Sunday, January 14, 2007

Hong Kong & Thailand

Just returned from three weeks in Hong Kong and Thailand and we had a number of very solid meals. If any of you are planning a visit in the near future, here are the few standouts from our trip. My mouth is watering just thinking about the soft shell crab at Hutong. Happy New Year to all and I can't wait to get started with our group's first recipe of 2007!

Hutong Restaurant
28th floor of 1 Peking Place, Kowloon side
Had an amazing spicy soft shell crab dish at Hutong. So spicy cooked with all those peppers but so delicious and memorable. The view, however, from this very cool restaurant is what makes it so special. Go just before 8pm so you can watch the Hong Kong light show from your dinner table.

Victoria Harbour Seafood
5th floor of the Citic Tower, Hong Kong side
It was hairy crab season so the crab and pork soup dumplings (like those found at Joe's Shanghai) were delicious and even a little spicy. All the other dim sum was extremely solid and the view of Victoria Harbour was wonderful. Pete couldn't get enough of their pork and shrimp fried rice.

The Cake Shop
Mandarin Oriental Hotel, Hong Kong side
The most beautiful collection of cakes and chocolate treats. Come for an afternoon snack.


Tea at the Peninsula Hotel, Kowloon side
They have a lovely tea service in this classic hotel which is perfect after a visit to the fine art museum just across the street or an afternoon of shopping at the ladies market for great faux luxury bags and other goodies.

Thailand
Celadon
Sukhothai Hotel, Bangkok
Absolutely delicious and beautiful setting. The best thai food of the trip.

Baan Klang Naam
288 Rama II Soi 14, Bangkok
Seafood restaurant in an old house on the river. Cheap, delicious and order the prawns.

Le Grand Lanna
Mandarin Oriental, Chiang Mai
Extremely flavorful northern Thai food and our best meal in Chiang Mai.

The Good Earth
Downtown Chiang Mai
Wonderful, cheap and the perfect jumping off point to check out the night bazaar which begins just around the corner and where fabulous bags and wallets can be found.

4 Comments:

At 7:57 AM, Blogger Julie said...

Jer,

As usual, your pics are fantastic. Looks like you had some great eats! Can't wait to hear more about the adventures!!!

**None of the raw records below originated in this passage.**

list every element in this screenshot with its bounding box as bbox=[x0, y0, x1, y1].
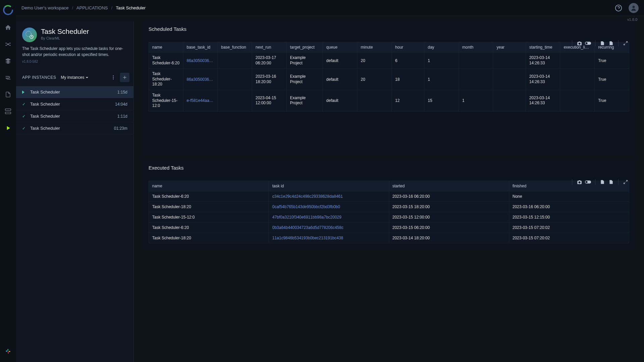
camera-icon[interactable] bbox=[576, 40, 583, 47]
download-csv-icon[interactable] bbox=[599, 40, 606, 47]
cell-target_project: Example Project bbox=[287, 53, 323, 69]
app-logo[interactable] bbox=[2, 4, 14, 16]
table-row[interactable]: Task Scheduler-6:200b3a64b440034723a6d5d… bbox=[149, 223, 629, 233]
add-instance-button[interactable] bbox=[120, 73, 129, 82]
instance-name: Task Scheduler bbox=[30, 114, 60, 119]
cell-name: Task Scheduler-15-12:0 bbox=[149, 212, 269, 223]
table-row[interactable]: Task Scheduler-15-12:0e-f581e44aa3ee2023… bbox=[149, 90, 629, 111]
download-json-icon[interactable] bbox=[607, 178, 615, 186]
instance-name: Task Scheduler bbox=[30, 126, 60, 131]
instance-item[interactable]: Task Scheduler1:15d bbox=[16, 86, 133, 98]
cell-queue: default bbox=[323, 53, 357, 69]
server-icon[interactable] bbox=[3, 106, 13, 117]
camera-icon[interactable] bbox=[576, 178, 583, 186]
toggle-icon[interactable] bbox=[584, 40, 592, 47]
column-header[interactable]: next_run bbox=[252, 42, 287, 53]
instance-name: Task Scheduler bbox=[30, 89, 60, 95]
cell-name: Task Scheduler-18:20 bbox=[149, 233, 269, 243]
cell-name: Task Scheduler-6:20 bbox=[149, 53, 183, 69]
column-header[interactable]: year bbox=[493, 42, 526, 53]
cell-minute: 20 bbox=[357, 69, 392, 90]
svg-rect-7 bbox=[5, 109, 11, 111]
column-header[interactable]: base_function bbox=[218, 42, 252, 53]
cell-starting_time: 2023-03-14 14:26:33 bbox=[526, 90, 560, 111]
user-avatar[interactable] bbox=[629, 3, 639, 13]
svg-rect-12 bbox=[8, 352, 9, 354]
table-row[interactable]: Task Scheduler-6:20c34c1e29c4d24c498c293… bbox=[149, 191, 629, 202]
cell-next_run: 2023-03-16 18:20:00 bbox=[252, 69, 287, 90]
column-header[interactable]: month bbox=[459, 42, 493, 53]
instance-item[interactable]: ✓Task Scheduler14:04d bbox=[16, 98, 133, 110]
cell-started: 2023-03-15 06:20:00 bbox=[389, 223, 509, 233]
column-header[interactable]: task id bbox=[269, 181, 389, 191]
column-header[interactable]: day bbox=[424, 42, 459, 53]
cell-started: 2023-03-14 18:20:00 bbox=[389, 233, 509, 243]
cell-base_function bbox=[218, 90, 252, 111]
cell-name: Task Scheduler-15-12:0 bbox=[149, 90, 183, 111]
column-header[interactable]: base_task_id bbox=[183, 42, 218, 53]
document-icon[interactable] bbox=[3, 89, 13, 100]
column-header[interactable]: minute bbox=[357, 42, 392, 53]
svg-point-17 bbox=[113, 75, 114, 76]
help-icon[interactable] bbox=[614, 3, 623, 13]
slack-icon[interactable] bbox=[3, 346, 13, 357]
table-row[interactable]: Task Scheduler-18:2011a1c9846b534193b0be… bbox=[149, 233, 629, 243]
scheduled-tasks-table: namebase_task_idbase_functionnext_runtar… bbox=[149, 42, 629, 112]
instances-filter-dropdown[interactable]: My instances bbox=[61, 75, 89, 80]
svg-rect-11 bbox=[9, 351, 10, 352]
column-header[interactable]: started bbox=[389, 181, 509, 191]
table-row[interactable]: Task Scheduler-15-12:047bf0a3210f340e691… bbox=[149, 212, 629, 223]
executed-tasks-table: nametask idstartedfinishedTask Scheduler… bbox=[149, 181, 629, 243]
download-json-icon[interactable] bbox=[607, 40, 615, 47]
cell-hour: 18 bbox=[392, 69, 424, 90]
breadcrumb-workspace[interactable]: Demo User's workspace bbox=[21, 5, 68, 10]
column-header[interactable]: name bbox=[149, 181, 269, 191]
cell-name: Task Scheduler-6:20 bbox=[149, 191, 269, 202]
flow-icon[interactable] bbox=[3, 72, 13, 83]
expand-icon[interactable] bbox=[622, 40, 629, 47]
column-header[interactable]: name bbox=[149, 42, 183, 53]
apps-icon[interactable] bbox=[3, 123, 13, 133]
toggle-icon[interactable] bbox=[584, 178, 592, 186]
sidebar-nav bbox=[0, 0, 16, 362]
cell-finished: 2023-03-16 06:20:00 bbox=[509, 202, 629, 212]
executed-tasks-card: Executed Tasks nametask idstartedfinishe… bbox=[142, 160, 635, 249]
app-icon bbox=[22, 27, 37, 42]
cell-target_project: Example Project bbox=[287, 69, 323, 90]
instances-menu-button[interactable] bbox=[109, 73, 118, 82]
cell-next_run: 2023-04-15 12:00:00 bbox=[252, 90, 287, 111]
cell-year bbox=[493, 53, 526, 69]
breadcrumb-applications[interactable]: APPLICATIONS bbox=[76, 5, 108, 10]
cell-started: 2023-03-15 18:20:00 bbox=[389, 202, 509, 212]
instance-item[interactable]: ✓Task Scheduler1:11d bbox=[16, 110, 133, 122]
cell-target_project: Example Project bbox=[287, 90, 323, 111]
cell-finished: 2023-03-15 07:20:02 bbox=[509, 223, 629, 233]
download-csv-icon[interactable] bbox=[599, 178, 606, 186]
executed-tasks-title: Executed Tasks bbox=[149, 165, 629, 171]
table-row[interactable]: Task Scheduler-18:2086a3050036a642023-03… bbox=[149, 69, 629, 90]
cell-base_function bbox=[218, 53, 252, 69]
brain-icon[interactable] bbox=[3, 39, 13, 50]
cell-next_run: 2023-03-17 06:20:00 bbox=[252, 53, 287, 69]
instance-item[interactable]: ✓Task Scheduler01:23m bbox=[16, 122, 133, 134]
table-row[interactable]: Task Scheduler-6:2086a3050036a642023-03-… bbox=[149, 53, 629, 69]
cell-recurring: True bbox=[595, 90, 629, 111]
check-icon: ✓ bbox=[22, 102, 28, 107]
breadcrumb: Demo User's workspace / APPLICATIONS / T… bbox=[21, 5, 145, 10]
column-header[interactable]: starting_time bbox=[526, 42, 560, 53]
home-icon[interactable] bbox=[3, 22, 13, 33]
cell-queue: default bbox=[323, 90, 357, 111]
svg-point-14 bbox=[633, 6, 635, 8]
layers-icon[interactable] bbox=[3, 56, 13, 66]
cell-hour: 6 bbox=[392, 53, 424, 69]
cell-starting_time: 2023-03-14 14:26:33 bbox=[526, 69, 560, 90]
column-header[interactable]: queue bbox=[323, 42, 357, 53]
column-header[interactable]: hour bbox=[392, 42, 424, 53]
expand-icon[interactable] bbox=[622, 178, 629, 186]
cell-execution_limit_hours bbox=[560, 53, 595, 69]
column-header[interactable]: target_project bbox=[287, 42, 323, 53]
table-row[interactable]: Task Scheduler-18:200caf54b765b143de950b… bbox=[149, 202, 629, 212]
cell-minute: 20 bbox=[357, 53, 392, 69]
cell-task_id: c34c1e29c4d24c498c29338628da8461 bbox=[269, 191, 389, 202]
cell-finished: None bbox=[509, 191, 629, 202]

Nels took me to my first soup dumplings this weekend (at Chin's)-- oh my goodness, they are little bites of heaven, SO gooooood... I can only imagine how amazing the truely authentic ones you had in HK were!

Welcome home!!!

Julie

 
At 8:52 AM, Blogger Jer said...

I love that Nelson took you to Chin's in San Diego (I also love the secret Chinese menu there). Its so good and only at the Chin's near Miramar do they serve these wonderful gems.

I am addicted to soup dumplings. Since you travel to NYC frequently you'll need to go to Joe's Shanghai (9 Pell St in Chinatown or 24 W 56th which is obviously easier to get to). In my humble opinion, theirs are the best and even better than what I found in HK if you can believe it. Order the crab and pork dumplings called xiao long bao (literally "little basket bun"). When in Los Angeles I think the best can be found at Din Tai Fung in Arcadia (1108 S Baldwin). What's more fun there is you can watch them make the dumplings in the glass window while waiting for your table.

I don't know of a place in San Francisco that does them well but we'll need to go in search of one!

 
At 10:50 PM, Blogger Kaoru said...

XLB are truly the best & Joe's in Manhattan really knows how to do them well. Definitely go the next time you're in New York!!!

Do either of you know how they get the soup inside?!?!

 
At 9:26 AM, Blogger Jer said...

The "soup" is actually in a solid form when the dumplings are being made and then it melts during the steaming process into liquid. When you watch them make them at Din Tai Fung (you can watch through the big window while you're in line as there ie s always a line) the filling looks like regular siao mai filling so its really easy for them to make the dumplings. I've read that they thicken the "soup" with gelatin and mix that thickened gelatin into the filling. When its steamed, the gelatin melts and you have soup inside the buns.